Deepwater Rigs Pass Inspections
Jane Van Ryan
Posted May 18, 2010
A few days after the Deepwater Horizon explosions and fire, Interior Sec. Ken Salazar ordered Minerals Management Service (MMS) personnel to inspect 30 deepwater drilling rigs and their blowout preventers (BOPs).
Specifically, they were instructed to:
- Perform a thorough inspection of each rig
- Pay particular attention to the BOP tests, leaks and resolution, discrepancies and repairs
- Ensure that well-control drills were being performed in accord with regulations
The findings demonstrated the fitness-for-duty of the deepwater drilling rigs in the Gulf of Mexico. According to the inspectors' report, only one Incident of Non-Compliance (INC) citation and three warnings were issued:
- The Development Driller II received an INC because it had not tested its BOP from both the rig floor and a remote station located elsewhere on the rig. The rig crew was ordered to alternate control stations for BOP testing in the future.
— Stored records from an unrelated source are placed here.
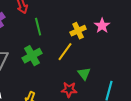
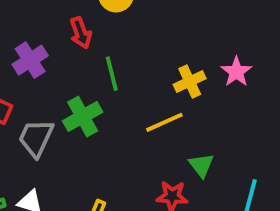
yellow line: (65, 52) -> (164, 122), turned 30
green cross: (32, 56) -> (83, 116), moved

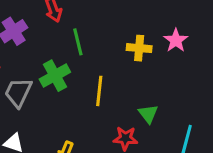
yellow cross: (190, 81) -> (139, 48), turned 30
yellow line: (164, 122) -> (99, 91), moved, turned -60

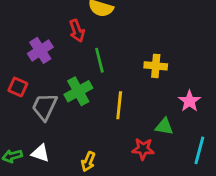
pink star: (176, 40) -> (189, 101), moved
green triangle: (148, 114) -> (164, 126), turned -42

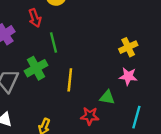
yellow cross: (156, 66) -> (128, 47), moved, turned -30
pink star: (189, 101) -> (128, 76), turned -30

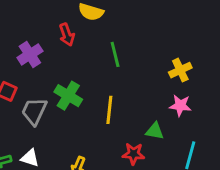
green line: (54, 42) -> (115, 54), moved
green cross: (36, 68) -> (68, 96), turned -30

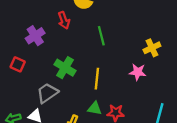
pink star: (180, 106) -> (138, 72), moved
gray trapezoid: (34, 111) -> (47, 93), moved, turned 30
green triangle: (155, 131) -> (95, 108), moved

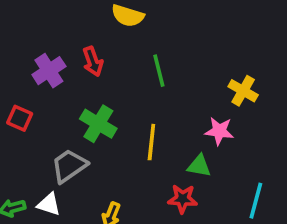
red arrow: (64, 20) -> (93, 61), moved
yellow cross: (152, 48) -> (243, 91), turned -35
green triangle: (95, 108) -> (199, 166), moved

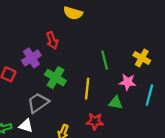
purple cross: (49, 71) -> (31, 58), moved
green line: (159, 71) -> (105, 60), moved
red star: (183, 199) -> (95, 121), moved
cyan line: (256, 201) -> (149, 95), moved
- The Transocean Nautilus was given three warnings for having "some flammable material" in the welding room's scrap metal bin (the material was removed), having a 6" X 12" hole near the mud pump section pipe (a grate was placed over the hole), and for having expired bottles of eye wash (the eye wash bottles were replaced).
While there's no excuse for any regulatory errors on drilling rigs or production platforms, it's important to put the inspectors' findings into perspective. There 90 drilling rigs working in the Gulf, and 30 are in deepwater areas.
There also are approximately 3,500 production platforms in Gulf federal waters and hundreds of oil and natural gas operations in state waters. Nearly 1,000 of the platforms in federal waters are manned. At any one time, about 35,000 workers are drilling or producing energy in the Gulf.
For the people of the oil and natural gas industry, safety and environmental protection are paramount. As we've stated here before, the industry's goal is zero accidents, zero injuries and zero fatalities. Since unprecedented Deepwater Horizon tragedy, the industry has redoubled its commitment to that goal.